Blade Runner est une chasse à l'homme qui, à ses prémices, n'annonce rien de très innovant par rapport à d'autres films noirs, mais elle puise sa véritable énergie dans cette esthétique post-apocalyptique et ce sentiment d'une ville plongée éternellement dans la nuit. Point de lumière venant du ciel, si ce n'est ces centaines de stores et ces panneaux publicitaires qui illuminent des ruelles délabrées.
Outre mesure, ce qui me convient parfaitement avec Blade Runner, à bien égards, c'est cette facilité à me laisser en totale communion avec son univers, visuellement époustouflant, et avec lequel il n'est pas rare d'entretenir une réelle connexion, sans me laisser penser une seule seconde que le scénario est pompiériste. Sous ses airs d'œuvre surannée, Blade Runner démontre la psychologie de ses personnages, et notamment de ses réplicants, à la seule force de sa caméra, et non pas de son écriture : leur gestuelle ou les objets qu'ils exhibent, sont autant de moyens pour eux de montrer qu'ils sont prêts à tout pour gagner l'attention de leur créateur, d'une quelconque divinité supérieure, de leur Dieu, tout simplement, pour que la vie leur soit ainsi accordé.
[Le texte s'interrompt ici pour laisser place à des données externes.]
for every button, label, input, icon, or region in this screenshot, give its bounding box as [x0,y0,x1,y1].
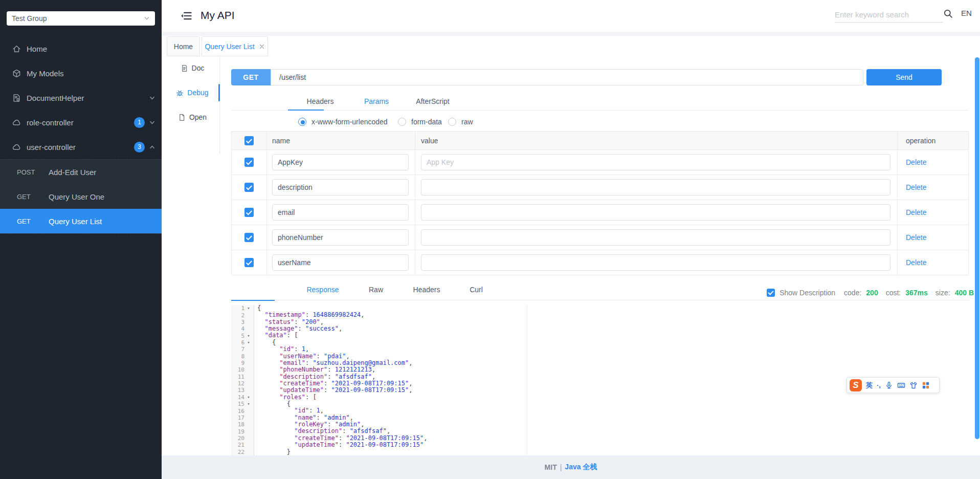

S'enfoncer des armes dans une partie du corps, prendre un serpent autour de son cou, mourir comme un ange déchu à qui on aurait châtrer les ailes, renvoyer son âme vers l'origine de son existence, vers les cieux. Plutôt que de chercher quelque chose au-delà du monde, quand cette chose justement se trouve simplement au plus profond de soi. Voilà quelques éléments qui exposent toute l'admiration qu'on peut avoir pour Blade Runner et ce dernier m'apparaît, indirectement ou non, pertinent dans ses démarches contre-utopistes sans jamais en dire trop, laissant parler ses images. Et force de constater que cela porte ses fruits.
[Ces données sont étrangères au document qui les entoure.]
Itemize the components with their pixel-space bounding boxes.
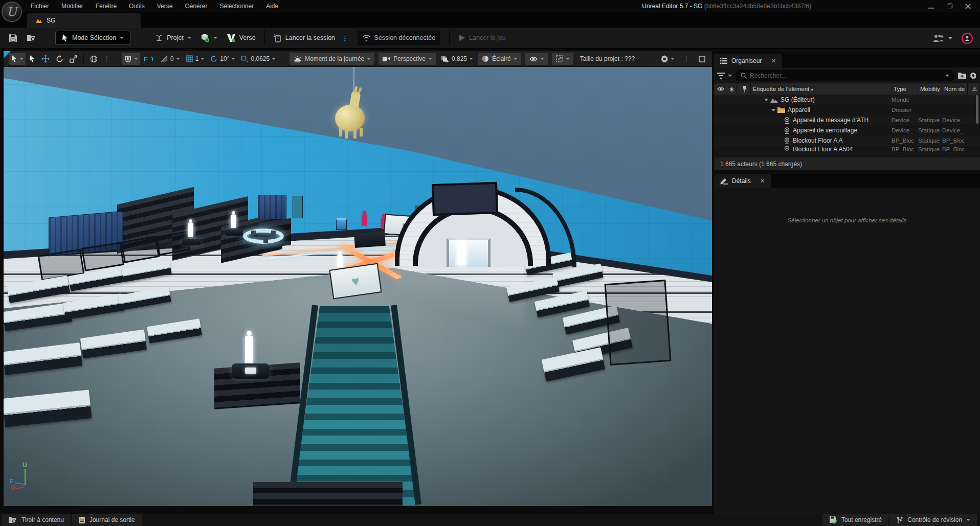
account-avatar[interactable] [962,33,973,44]
menu-fichier[interactable]: Fichier [25,0,55,12]
preview-options-dropdown[interactable] [552,53,573,65]
rotate-tool-button[interactable] [53,53,66,65]
table-row[interactable]: Blockout Floor A A504 BP_Bloc Statique B… [714,146,980,152]
projection-dropdown[interactable]: Perspective [378,53,436,65]
viewport-options-button[interactable]: ⋮ [681,53,692,65]
scene-screen [432,182,498,216]
minimize-button[interactable] [922,0,940,12]
scene-spawn-ring [243,228,284,244]
table-row[interactable]: Blockout Floor A A BP_Bloc Statique BP_B… [714,135,980,146]
close-button[interactable] [959,0,977,12]
add-content-dropdown[interactable] [196,30,222,45]
cursor-icon [29,55,35,62]
menu-outils[interactable]: Outils [123,0,151,12]
tab-details[interactable]: Détails ✕ [714,174,771,188]
scale-tool-button[interactable] [67,53,80,65]
search-icon [741,73,747,79]
grid-icon [186,55,193,62]
add-folder-icon[interactable] [958,72,966,79]
chevron-down-icon [966,519,970,521]
lit-sphere-icon [482,55,489,62]
transform-options-button[interactable]: ⋮ [101,53,113,65]
menu-modifier[interactable]: Modifier [55,0,90,12]
favorite-column-header[interactable]: ∗ [725,83,737,95]
maximize-viewport-button[interactable] [696,53,708,65]
save-button[interactable] [4,30,22,45]
viewport-active-indicator [4,51,11,58]
search-input[interactable] [750,72,942,79]
wifi-off-icon [362,34,371,41]
palm-island-icon [155,34,163,42]
content-drawer-button[interactable]: Tiroir à contenu [2,514,71,526]
gear-icon[interactable] [969,72,977,79]
table-row[interactable]: Appareil Dossier [714,105,980,115]
mode-select-dropdown[interactable]: Mode Sélection [55,31,130,45]
chevron-down-icon[interactable] [728,75,732,77]
grid-snap-dropdown[interactable]: 1 [183,53,207,65]
launch-session-button[interactable]: Lancer la session [269,30,340,45]
view-mode-dropdown[interactable]: Éclairé [478,53,521,65]
menu-fenetre[interactable]: Fenêtre [90,0,123,12]
warning-column-header[interactable]: ⚠ [968,83,980,95]
revision-control-button[interactable]: Contrôle de révision [889,514,977,526]
scrollbar[interactable] [976,95,978,124]
viewport-toolbar: ⋮ F 0 1 10° 0,0625 Moment de la journée … [4,51,712,66]
transform-mode-dropdown[interactable] [9,53,26,65]
launch-game-button[interactable]: Lancer le jeu [454,30,510,45]
verse-button[interactable]: Verse [222,30,260,45]
pin-icon [742,86,747,93]
collaborators-dropdown[interactable] [932,31,952,46]
menu-aide[interactable]: Aide [260,0,284,12]
menu-generer[interactable]: Générer [179,0,213,12]
mobility-column-header[interactable]: Mobility [918,83,942,95]
close-icon[interactable]: ✕ [771,57,776,64]
sun-horizon-icon [294,56,302,62]
chevron-down-icon [176,58,180,60]
filter-icon[interactable] [717,73,725,79]
snap-dropdown[interactable] [122,53,140,65]
time-of-day-dropdown[interactable]: Moment de la journée [289,53,374,65]
project-dropdown[interactable]: Projet [150,30,196,45]
label-column-header[interactable]: Étiquette de l'élément ▴ [751,83,892,95]
table-row[interactable]: Appareil de verrouillage Device_ Statiqu… [714,125,980,135]
maximize-button[interactable] [940,0,959,12]
scale-snap-dropdown[interactable]: 0,0625 [238,53,278,65]
name-column-header[interactable]: Nom de [942,83,968,95]
camera-speed-dropdown[interactable]: 0,825 [438,53,475,65]
chevron-down-icon[interactable] [945,75,949,77]
menu-selectionner[interactable]: Sélectionner [213,0,260,12]
menu-verse[interactable]: Verse [151,0,179,12]
surface-snap-button[interactable]: F [141,53,157,65]
show-flags-dropdown[interactable] [525,53,548,65]
tab-level-sg[interactable]: SG [27,13,141,28]
pin-column-header[interactable] [737,83,751,95]
browse-content-button[interactable] [22,30,41,45]
expand-arrow[interactable] [764,99,768,101]
scene-teal-locker [293,196,303,218]
select-cursor-icon [11,55,17,62]
search-box[interactable] [735,70,955,81]
table-row[interactable]: SG (Éditeur) Monde [714,95,980,105]
type-column-header[interactable]: Type [892,83,918,95]
expand-arrow[interactable] [771,109,775,111]
visibility-column-header[interactable] [714,83,725,95]
rotation-snap-dropdown[interactable]: 10° [208,53,237,65]
output-log-button[interactable]: Journal de sortie [72,514,142,526]
launch-session-options-button[interactable]: ⋮ [340,30,350,45]
location-grid-snap-dropdown[interactable]: 0 [158,53,182,65]
project-size-label: Taille du projet : ??? [580,55,635,62]
saved-status-button[interactable]: Tout enregistré [822,514,888,526]
viewport-settings-dropdown[interactable] [658,53,677,65]
move-tool-button[interactable] [39,53,52,65]
device-icon [784,146,790,152]
axis-gizmo: U F G [10,462,35,492]
scene-statue [245,331,253,367]
viewport-canvas[interactable]: ♥ ♥ U F G [4,67,712,506]
preview-dashed-icon [556,55,563,62]
select-tool-button[interactable] [27,53,38,65]
scale-icon [70,55,77,63]
tab-outliner[interactable]: Organiseur ✕ [714,54,782,67]
world-space-button[interactable] [87,53,100,65]
close-icon[interactable]: ✕ [760,177,765,185]
table-row[interactable]: Appareil de message d'ATH Device_ Statiq… [714,115,980,125]
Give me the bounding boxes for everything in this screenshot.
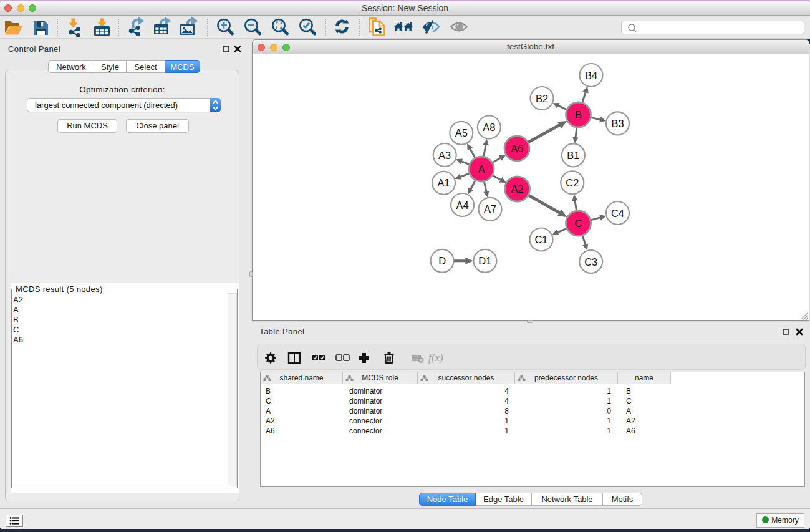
svg-text:B4: B4 <box>585 70 597 81</box>
svg-text:B: B <box>575 109 582 120</box>
svg-text:A: A <box>478 163 485 175</box>
svg-text:A4: A4 <box>456 200 468 211</box>
svg-text:A7: A7 <box>484 203 496 215</box>
svg-text:C4: C4 <box>611 208 624 219</box>
svg-text:A3: A3 <box>438 150 451 161</box>
svg-text:A2: A2 <box>511 183 524 195</box>
svg-text:B1: B1 <box>567 150 579 161</box>
svg-text:C: C <box>575 218 582 229</box>
svg-text:C1: C1 <box>534 234 547 245</box>
svg-text:B2: B2 <box>536 93 548 104</box>
svg-text:A6: A6 <box>511 143 523 154</box>
svg-text:A1: A1 <box>437 177 450 188</box>
svg-text:A5: A5 <box>455 127 468 138</box>
svg-text:D: D <box>438 255 446 266</box>
svg-text:C3: C3 <box>584 256 597 268</box>
svg-text:B3: B3 <box>611 118 624 129</box>
svg-text:D1: D1 <box>478 255 491 266</box>
svg-text:f(x): f(x) <box>428 352 443 364</box>
svg-text:C2: C2 <box>566 177 579 188</box>
svg-text:A8: A8 <box>483 122 495 133</box>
Pour s'extasier devant Blade Runner, sans risquer l'overdose ou l'ennui mortel, il ne faut pas vraiment le limiter à de la pure science-fiction, il s'agit plutôt d'une histoire inspirée d'un mythe de Pygmalion, un sculpteur grec tombé amoureux de sa statue : l'homme tombe mystérieusement sous le charme de ses créations (les réplicants), pour fuir le monde qui l'entoure, surtout quand ce monde ressemble au Los Angeles de Ridley Scott. Et cette judicieuse inspiration, si elle en est une, gagne en tonicité grâce à une des plus grandes bandes originales que le cinéma ait jamais connu.
Aussi indispensable aujourd'hui qu'incompris à l'époque de sa sortie.